> [Problem description]
Your output should be the lines below from the one holding "Join our community and enjoy" through the one holding "Surf and Turf", transcribed exactly, with no pictures.

> [Dataset records]
--- --- ---

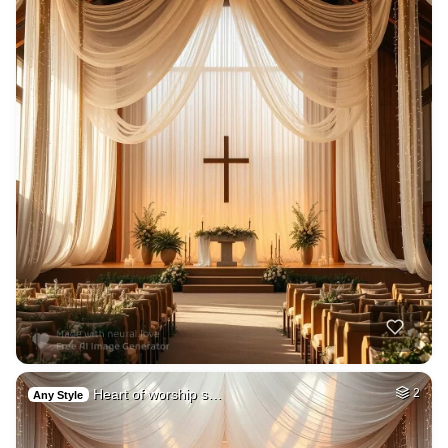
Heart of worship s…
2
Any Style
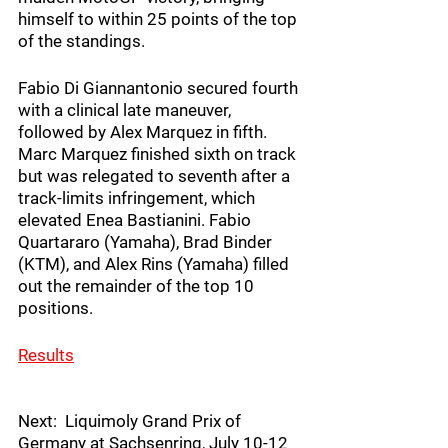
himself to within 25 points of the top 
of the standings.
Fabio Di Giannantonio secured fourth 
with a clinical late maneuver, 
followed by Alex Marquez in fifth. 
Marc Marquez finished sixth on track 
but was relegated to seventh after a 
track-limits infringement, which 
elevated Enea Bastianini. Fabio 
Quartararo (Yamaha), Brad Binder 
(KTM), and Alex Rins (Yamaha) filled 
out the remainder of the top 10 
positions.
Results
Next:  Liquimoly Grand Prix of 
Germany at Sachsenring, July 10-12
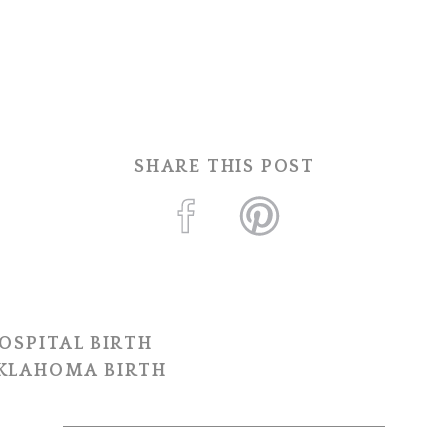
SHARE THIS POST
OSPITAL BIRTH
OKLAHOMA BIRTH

--- --- ---

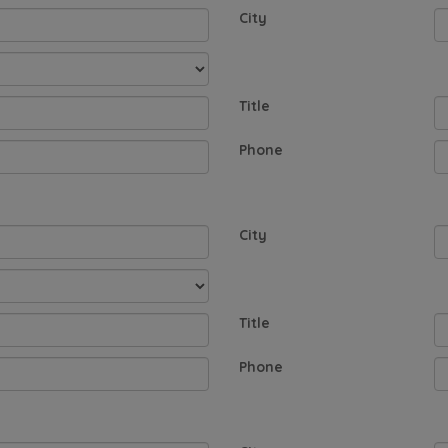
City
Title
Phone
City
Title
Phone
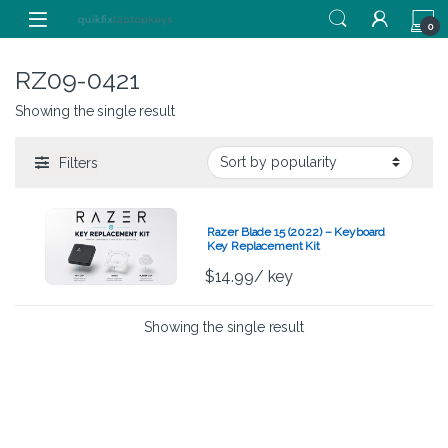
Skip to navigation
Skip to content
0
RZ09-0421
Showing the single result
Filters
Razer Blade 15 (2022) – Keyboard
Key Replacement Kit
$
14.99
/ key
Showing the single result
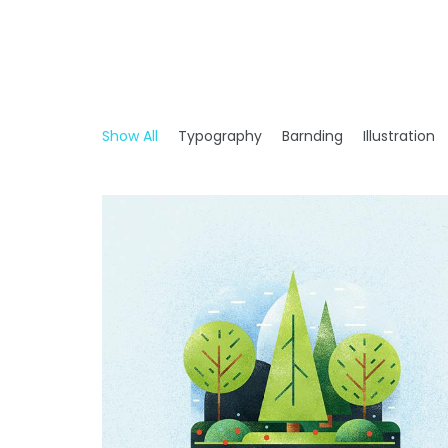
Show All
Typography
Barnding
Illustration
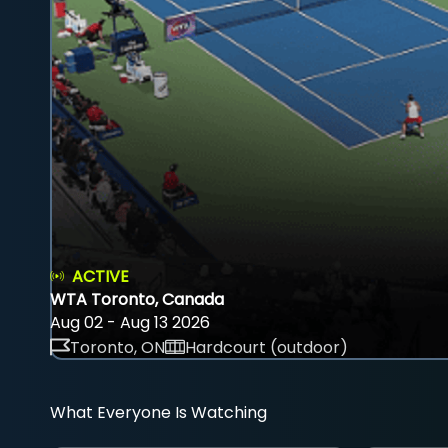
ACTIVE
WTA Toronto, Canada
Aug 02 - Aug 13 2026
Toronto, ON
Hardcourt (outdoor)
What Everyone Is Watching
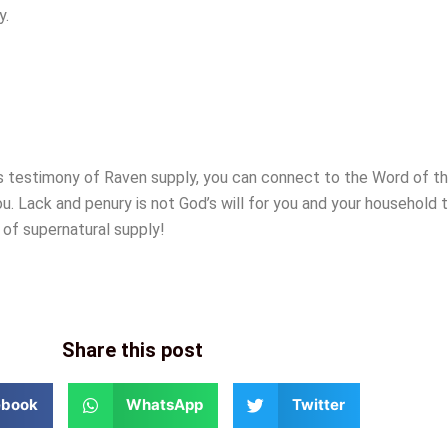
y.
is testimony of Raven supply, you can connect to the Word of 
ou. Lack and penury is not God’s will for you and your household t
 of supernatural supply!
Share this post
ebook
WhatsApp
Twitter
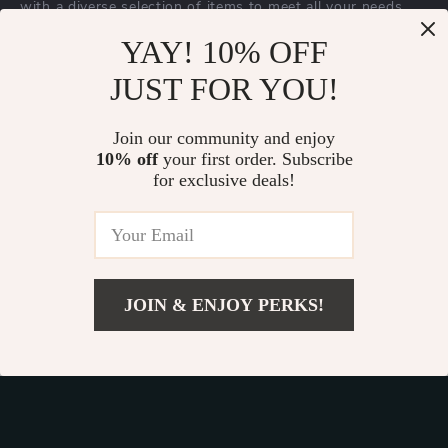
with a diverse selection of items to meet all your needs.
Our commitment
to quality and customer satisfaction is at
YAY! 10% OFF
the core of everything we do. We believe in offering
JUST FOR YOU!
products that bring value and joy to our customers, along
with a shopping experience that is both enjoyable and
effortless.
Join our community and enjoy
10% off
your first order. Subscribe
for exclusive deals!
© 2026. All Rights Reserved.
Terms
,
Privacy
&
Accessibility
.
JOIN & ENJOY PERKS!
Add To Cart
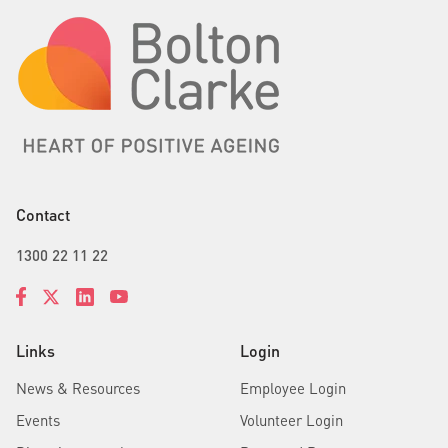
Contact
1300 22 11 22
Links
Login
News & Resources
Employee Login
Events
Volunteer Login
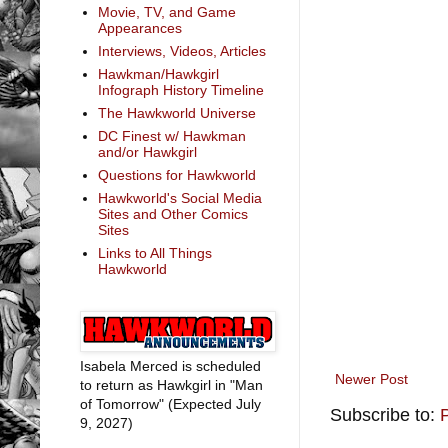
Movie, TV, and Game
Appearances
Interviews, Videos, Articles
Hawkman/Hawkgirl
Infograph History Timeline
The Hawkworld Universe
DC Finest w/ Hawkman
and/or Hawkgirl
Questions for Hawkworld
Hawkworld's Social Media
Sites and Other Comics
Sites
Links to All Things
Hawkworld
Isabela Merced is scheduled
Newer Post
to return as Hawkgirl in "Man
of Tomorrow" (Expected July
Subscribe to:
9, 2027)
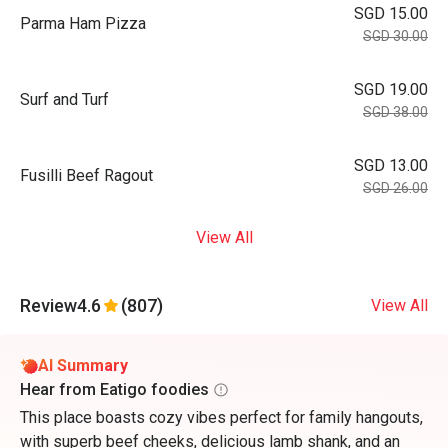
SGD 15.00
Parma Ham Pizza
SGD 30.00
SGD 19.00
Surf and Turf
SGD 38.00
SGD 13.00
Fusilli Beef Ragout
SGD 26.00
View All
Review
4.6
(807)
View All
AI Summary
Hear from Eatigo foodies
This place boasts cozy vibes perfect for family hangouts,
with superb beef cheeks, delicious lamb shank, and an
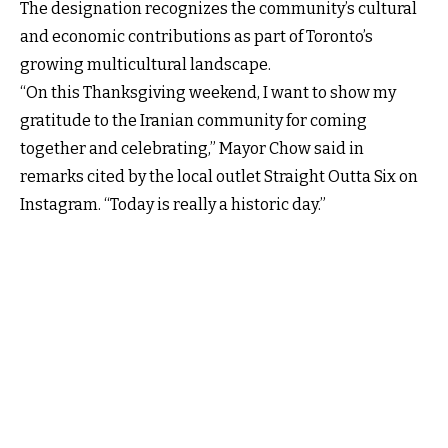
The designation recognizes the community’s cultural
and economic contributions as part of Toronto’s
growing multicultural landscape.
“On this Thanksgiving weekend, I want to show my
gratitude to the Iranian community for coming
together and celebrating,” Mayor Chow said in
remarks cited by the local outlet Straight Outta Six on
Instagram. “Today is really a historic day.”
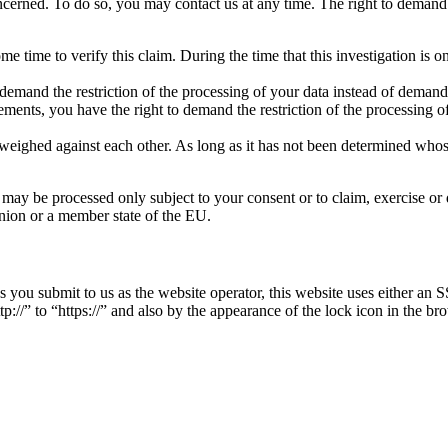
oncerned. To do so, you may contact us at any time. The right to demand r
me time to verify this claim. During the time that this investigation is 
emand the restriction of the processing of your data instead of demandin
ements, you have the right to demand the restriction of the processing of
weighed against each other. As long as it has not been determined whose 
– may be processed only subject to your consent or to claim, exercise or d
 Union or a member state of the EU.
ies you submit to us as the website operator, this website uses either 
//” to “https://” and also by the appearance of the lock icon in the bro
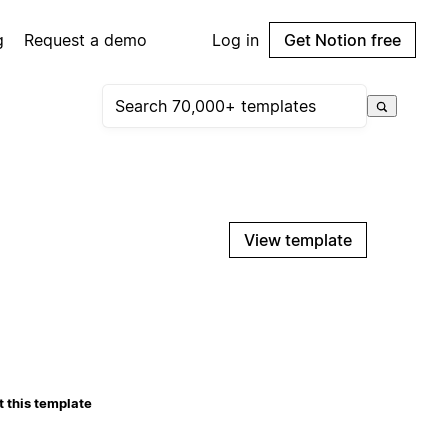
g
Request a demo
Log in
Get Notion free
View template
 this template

--- --- ---

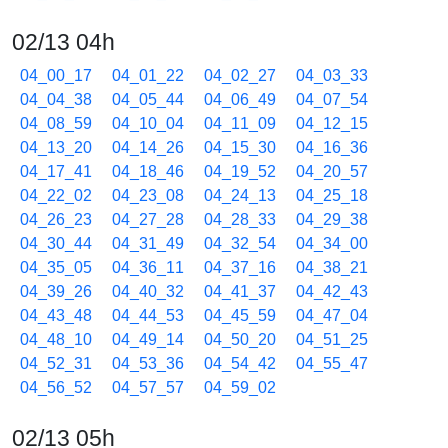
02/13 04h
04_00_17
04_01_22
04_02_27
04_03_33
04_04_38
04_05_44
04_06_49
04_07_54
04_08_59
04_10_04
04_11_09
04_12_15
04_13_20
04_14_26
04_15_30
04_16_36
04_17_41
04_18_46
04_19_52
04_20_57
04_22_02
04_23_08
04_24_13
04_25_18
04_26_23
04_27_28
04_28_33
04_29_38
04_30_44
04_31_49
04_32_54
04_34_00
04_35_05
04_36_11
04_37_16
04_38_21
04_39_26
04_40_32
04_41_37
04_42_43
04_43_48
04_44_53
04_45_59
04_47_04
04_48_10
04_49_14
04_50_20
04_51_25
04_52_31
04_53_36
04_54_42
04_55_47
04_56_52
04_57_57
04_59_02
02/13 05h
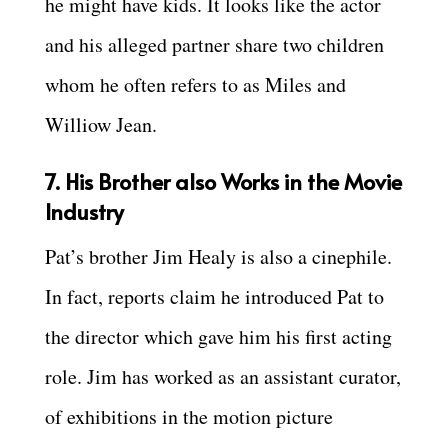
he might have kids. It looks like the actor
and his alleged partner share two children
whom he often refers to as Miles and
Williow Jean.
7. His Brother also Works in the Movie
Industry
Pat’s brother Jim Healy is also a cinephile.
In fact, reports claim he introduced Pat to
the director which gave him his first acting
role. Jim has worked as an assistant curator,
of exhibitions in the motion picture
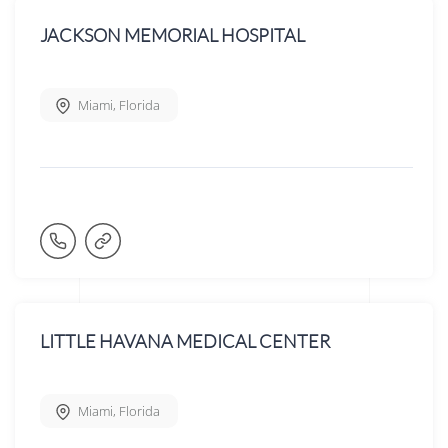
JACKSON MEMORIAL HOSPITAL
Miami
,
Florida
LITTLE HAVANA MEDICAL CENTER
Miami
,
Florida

--- --- ---

> [Completed exercise]
Join our community and enjoy
10% off
your first order. Subscribe
for exclusive deals!
© 2026. All Rights Reserved.
Terms
,
Privacy
&
Accessibility
.
JOIN & ENJOY PERKS!
Add To Cart
Contact
1300 22 11 22
Links
Login
News & Resources
Employee Login
Events
Volunteer Login
Movie, TV, and Game
Appearances
Interviews, Videos, Articles
Hawkman/Hawkgirl
Infograph History Timeline
The Hawkworld Universe
DC Finest w/ Hawkman
and/or Hawkgirl
Questions for Hawkworld
Hawkworld's Social Media
Sites and Other Comics
Sites
Links to All Things
Hawkworld
Isabela Merced is scheduled
Newer Post
to return as Hawkgirl in "Man
of Tomorrow" (Expected July
Subscribe to:
9, 2027)
SGD 15.00
Parma Ham Pizza
SGD 30.00
SGD 19.00
Surf and Turf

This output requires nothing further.